* **What is needed**:
Nothing but a verbatim copy of the data, minus the images, should be returned.

Dataset entries:

┌──

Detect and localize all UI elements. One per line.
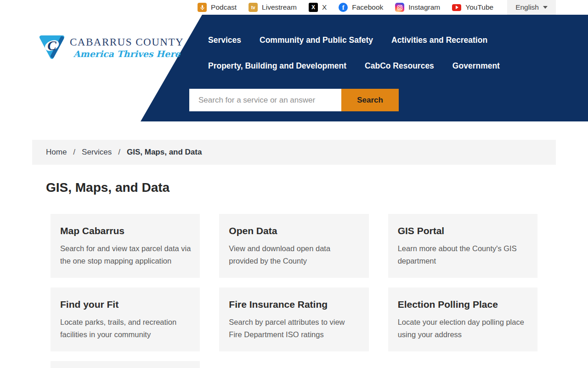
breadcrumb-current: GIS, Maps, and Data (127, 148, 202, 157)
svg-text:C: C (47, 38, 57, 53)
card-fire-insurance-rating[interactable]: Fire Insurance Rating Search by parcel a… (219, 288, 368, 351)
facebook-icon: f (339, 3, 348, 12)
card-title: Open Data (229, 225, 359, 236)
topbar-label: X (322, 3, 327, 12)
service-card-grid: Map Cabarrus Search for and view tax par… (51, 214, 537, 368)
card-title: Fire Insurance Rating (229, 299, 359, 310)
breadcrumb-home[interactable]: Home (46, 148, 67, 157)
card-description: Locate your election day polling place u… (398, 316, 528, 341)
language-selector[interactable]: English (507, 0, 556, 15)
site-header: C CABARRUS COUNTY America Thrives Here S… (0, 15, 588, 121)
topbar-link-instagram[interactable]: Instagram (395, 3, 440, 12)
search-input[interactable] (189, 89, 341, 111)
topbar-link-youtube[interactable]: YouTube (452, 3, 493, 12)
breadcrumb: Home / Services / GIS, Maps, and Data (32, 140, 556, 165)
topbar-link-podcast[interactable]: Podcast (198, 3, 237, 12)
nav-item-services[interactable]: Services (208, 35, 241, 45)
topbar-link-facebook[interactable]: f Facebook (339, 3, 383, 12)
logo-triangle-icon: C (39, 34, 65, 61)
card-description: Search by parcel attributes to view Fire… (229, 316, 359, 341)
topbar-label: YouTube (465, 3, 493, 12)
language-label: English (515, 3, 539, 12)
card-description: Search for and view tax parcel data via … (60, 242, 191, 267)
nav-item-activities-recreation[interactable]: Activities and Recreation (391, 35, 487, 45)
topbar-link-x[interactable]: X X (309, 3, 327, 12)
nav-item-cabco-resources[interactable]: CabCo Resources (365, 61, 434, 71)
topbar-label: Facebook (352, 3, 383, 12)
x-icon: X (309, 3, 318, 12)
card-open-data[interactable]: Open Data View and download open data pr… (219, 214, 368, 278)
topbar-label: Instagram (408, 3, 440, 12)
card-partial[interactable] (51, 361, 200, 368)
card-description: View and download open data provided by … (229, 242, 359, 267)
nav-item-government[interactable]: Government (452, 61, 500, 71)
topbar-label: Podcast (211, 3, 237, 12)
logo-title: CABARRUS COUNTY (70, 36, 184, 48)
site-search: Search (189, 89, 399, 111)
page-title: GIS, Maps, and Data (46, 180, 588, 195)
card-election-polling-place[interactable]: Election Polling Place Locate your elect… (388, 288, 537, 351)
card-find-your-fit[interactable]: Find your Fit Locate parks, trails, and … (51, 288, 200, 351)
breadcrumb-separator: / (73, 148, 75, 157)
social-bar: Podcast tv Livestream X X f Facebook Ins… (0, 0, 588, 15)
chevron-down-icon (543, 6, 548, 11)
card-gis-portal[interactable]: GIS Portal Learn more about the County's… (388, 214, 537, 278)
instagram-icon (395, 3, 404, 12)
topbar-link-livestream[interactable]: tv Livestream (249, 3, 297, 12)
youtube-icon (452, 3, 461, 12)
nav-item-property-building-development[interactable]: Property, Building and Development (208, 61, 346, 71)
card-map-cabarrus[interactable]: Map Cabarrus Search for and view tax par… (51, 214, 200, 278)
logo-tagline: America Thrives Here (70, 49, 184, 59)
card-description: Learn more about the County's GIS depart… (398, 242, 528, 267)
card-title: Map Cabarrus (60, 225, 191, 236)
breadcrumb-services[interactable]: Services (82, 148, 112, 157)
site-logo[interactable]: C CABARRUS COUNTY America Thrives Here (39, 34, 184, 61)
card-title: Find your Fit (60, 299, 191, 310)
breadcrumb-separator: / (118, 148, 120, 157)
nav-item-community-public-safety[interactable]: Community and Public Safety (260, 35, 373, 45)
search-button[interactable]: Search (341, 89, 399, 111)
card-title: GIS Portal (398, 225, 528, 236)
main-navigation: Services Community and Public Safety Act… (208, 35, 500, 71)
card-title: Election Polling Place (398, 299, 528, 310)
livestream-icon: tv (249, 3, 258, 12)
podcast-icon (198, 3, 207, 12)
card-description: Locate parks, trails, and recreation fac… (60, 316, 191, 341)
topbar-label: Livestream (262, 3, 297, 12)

└──

* **Response box**:
Detect and localize all UI elements. One per line.
breadcrumb-current: GIS, Maps, and Data (127, 148, 202, 157)
svg-text:C: C (47, 38, 57, 53)
card-fire-insurance-rating[interactable]: Fire Insurance Rating Search by parcel a… (219, 288, 368, 351)
facebook-icon: f (339, 3, 348, 12)
card-title: Open Data (229, 225, 359, 236)
topbar-label: X (322, 3, 327, 12)
service-card-grid: Map Cabarrus Search for and view tax par… (51, 214, 537, 368)
card-title: Fire Insurance Rating (229, 299, 359, 310)
breadcrumb-home[interactable]: Home (46, 148, 67, 157)
card-description: Locate your election day polling place u… (398, 316, 528, 341)
language-selector[interactable]: English (507, 0, 556, 15)
site-header: C CABARRUS COUNTY America Thrives Here S… (0, 15, 588, 121)
topbar-link-instagram[interactable]: Instagram (395, 3, 440, 12)
search-input[interactable] (189, 89, 341, 111)
topbar-link-youtube[interactable]: YouTube (452, 3, 493, 12)
breadcrumb: Home / Services / GIS, Maps, and Data (32, 140, 556, 165)
topbar-link-podcast[interactable]: Podcast (198, 3, 237, 12)
nav-item-services[interactable]: Services (208, 35, 241, 45)
topbar-link-facebook[interactable]: f Facebook (339, 3, 383, 12)
logo-triangle-icon: C (39, 34, 65, 61)
card-description: Search by parcel attributes to view Fire… (229, 316, 359, 341)
topbar-label: YouTube (465, 3, 493, 12)
language-label: English (515, 3, 539, 12)
card-description: Search for and view tax parcel data via … (60, 242, 191, 267)
nav-item-activities-recreation[interactable]: Activities and Recreation (391, 35, 487, 45)
topbar-link-x[interactable]: X X (309, 3, 327, 12)
nav-item-cabco-resources[interactable]: CabCo Resources (365, 61, 434, 71)
topbar-label: Facebook (352, 3, 383, 12)
x-icon: X (309, 3, 318, 12)
card-open-data[interactable]: Open Data View and download open data pr… (219, 214, 368, 278)
topbar-label: Instagram (408, 3, 440, 12)
card-partial[interactable] (51, 361, 200, 368)
card-description: View and download open data provided by … (229, 242, 359, 267)
nav-item-government[interactable]: Government (452, 61, 500, 71)
topbar-label: Podcast (211, 3, 237, 12)
logo-title: CABARRUS COUNTY (70, 36, 184, 48)
site-search: Search (189, 89, 399, 111)
page-title: GIS, Maps, and Data (46, 180, 588, 195)
card-election-polling-place[interactable]: Election Polling Place Locate your elect… (388, 288, 537, 351)
card-find-your-fit[interactable]: Find your Fit Locate parks, trails, and … (51, 288, 200, 351)
breadcrumb-separator: / (73, 148, 75, 157)
social-bar: Podcast tv Livestream X X f Facebook Ins… (0, 0, 588, 15)
chevron-down-icon (543, 6, 548, 11)
card-gis-portal[interactable]: GIS Portal Learn more about the County's… (388, 214, 537, 278)
instagram-icon (395, 3, 404, 12)
topbar-link-livestream[interactable]: tv Livestream (249, 3, 297, 12)
youtube-icon (452, 3, 461, 12)
nav-item-property-building-development[interactable]: Property, Building and Development (208, 61, 346, 71)
card-map-cabarrus[interactable]: Map Cabarrus Search for and view tax par… (51, 214, 200, 278)
logo-tagline: America Thrives Here (70, 49, 184, 59)
card-description: Learn more about the County's GIS depart… (398, 242, 528, 267)
card-title: Map Cabarrus (60, 225, 191, 236)
breadcrumb-services[interactable]: Services (82, 148, 112, 157)
site-logo[interactable]: C CABARRUS COUNTY America Thrives Here (39, 34, 184, 61)
card-title: Find your Fit (60, 299, 191, 310)
breadcrumb-separator: / (118, 148, 120, 157)
nav-item-community-public-safety[interactable]: Community and Public Safety (260, 35, 373, 45)
search-button[interactable]: Search (341, 89, 399, 111)
card-title: GIS Portal (398, 225, 528, 236)
main-navigation: Services Community and Public Safety Act… (208, 35, 500, 71)
card-title: Election Polling Place (398, 299, 528, 310)
livestream-icon: tv (249, 3, 258, 12)
podcast-icon (198, 3, 207, 12)
card-description: Locate parks, trails, and recreation fac… (60, 316, 191, 341)
topbar-label: Livestream (262, 3, 297, 12)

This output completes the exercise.